February 7, 2013 (TSR) – The US government is reportedly considering requesting details from banks of foreigners holding accounts in America. The news follows US demands for details of foreign nationals’ accounts abroad.

­Labeled ‘part of a crackdown on tax evasion’, the US will potentially have access to the details of millions of foreign customers who hold accounts with America-based branches, according to Reuters. The move is expected to face strong resistance from the banking industry.

Wealthy foreigners and financial institutions that bank in the US could have their account details given to the US government. The Obama administration is expected to make the request of Congress in a forthcoming Whitehouse budget proposal.

The Foreign Account Tax Compliance Act (FATCA) already requires overseas financial companies to identify their American customers to the Internal Revenue Service.

In January this year, Switzerland’s oldest bank, Wegelin & Co., was forced to close after the US imposed a $22 million fine on the institution, alongside restitution of $20 million to the IRS, and a $15.8 million fee.
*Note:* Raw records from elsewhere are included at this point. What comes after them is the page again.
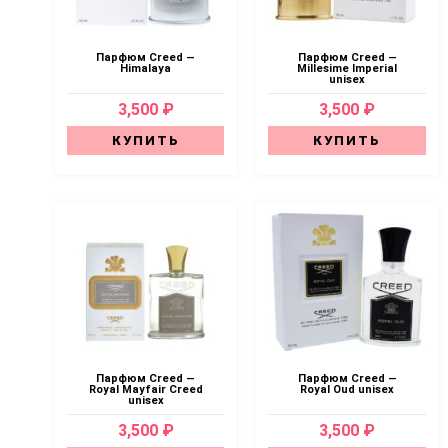
Парфюм Creed —
Парфюм Creed —
Himalaya
Millesime Imperial
unisex
3,500 ₽
3,500 ₽
КУПИТЬ
КУПИТЬ
Парфюм Creed —
Парфюм Creed —
Royal Mayfair Creed
Royal Oud unisex
unisex
3,500 ₽
3,500 ₽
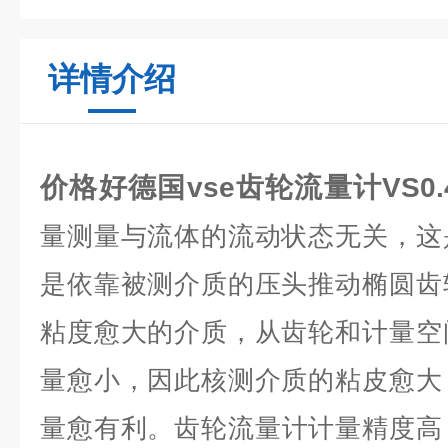
详情介绍
价格好德国vse齿轮流量计VS0.4E
量测量与流体的流动状态无关，这
是依靠被测介质的压头推动椭圆齿
粘度愈大的介质，从齿轮和计量空
量愈小，因此核测介质的粘皮愈大
量愈有利。
齿轮流量计计量精度高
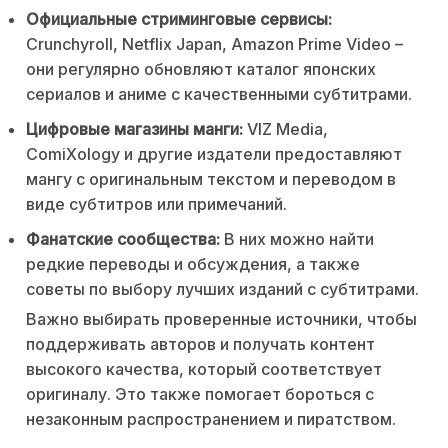
Официальные стриминговые сервисы:
Crunchyroll, Netflix Japan, Amazon Prime Video –
они регулярно обновляют каталог японских
сериалов и аниме с качественными субтитрами.
Цифровые магазины манги:
VIZ Media,
ComiXology и другие издатели предоставляют
мангу с оригинальным текстом и переводом в
виде субтитров или примечаний.
Фанатские сообщества:
В них можно найти
редкие переводы и обсуждения, а также
советы по выбору лучших изданий с субтитрами.
Важно выбирать проверенные источники, чтобы
поддерживать авторов и получать контент
высокого качества, который соответствует
оригиналу. Это также помогает бороться с
незаконным распространением и пиратством.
The bank was accused of allowing American nationals to hide their earnings after US judge gave the Internal Revenue Service (IRS) permission to obtain data on the bank from Swiss financial institution UBS. On January 5th, a Manhattan federal court ruled the information on Wegelin & Co’s former clients could be demanded by the US.

It’s highly possible that the new proposal will be part of a move to aid negotiations with foreign financial agencies. Reuters published part of a letter written last October by Mark Mazur, Treasury Assistant Secretary for Tax Policy, saying that the government aimed “to pursue equivalent levels of reciprocal automatic exchange in the future.” America is requesting data from foreign sources even now, and some are resisting its pressure. If successful, it is likely further fines will be imposed.

Bilateral agreements mean that four countries have already started sharing information on the finances of their US residents – the United Kingdom, Denmark, Ireland and Mexico. The US is negotiating with another 50 countries.

Many have been unable to meet the US’s requirements as they would come into direct conflict with local privacy laws.

Some countries, including France, Germany and China have been delaying the sharing of information, as they consider it one-sided and unreasonable that they are expected to share details of the US accounts of French, German and Chinese nationals abroad. However, the US has already progressed in their negotiations with the three.

Reuters said that although China appears reluctant to comply, the country is in ‘behind the scenes’ discussions.

FATCA requires financial institutions (non-US banks and investment funds) to inform the IRS about accounts held by those from the US with balances of more than $50,000. They face economic restrictions should they fail to provide data. FATCA was set into motion in 2010, and will come into play towards the end of 2013.

The IRS held an ‘offshore amnesty’ in October 2011, which offered the opportunity for people with money in offshore bank accounts to come forward, before the IRS found them through data sharing.

Switzerland is following the UK and signed a FATCA deal with the US in December 2012, which is due to come into play in January 2014. Switzerland attracts many rich foreigners and has already been subject to US action.

“The United States is committed to a policy of transparency and equivalence, where appropriate, in furtherance of international cooperation to combat offshore tax evasion,” said a Treasury spokesman.

Swiss Federal Data Protection and Information Commissioner (FDPIC) stated in 2012 that the model for the agreement raised numerous privacy and data protection concerns. FDPIC’s 19th annual report called the agreement effectively an ‘automatic exchange of information,’ adding “We are very critical of this law that has been imposed unilaterally by the United States.”

On January 18th, the European commission also warned the Swiss over its tax practices, saying that if the country did not agree to an automatic exchange of information, it would be ‘blacklisted’, and sanctions could be imposed.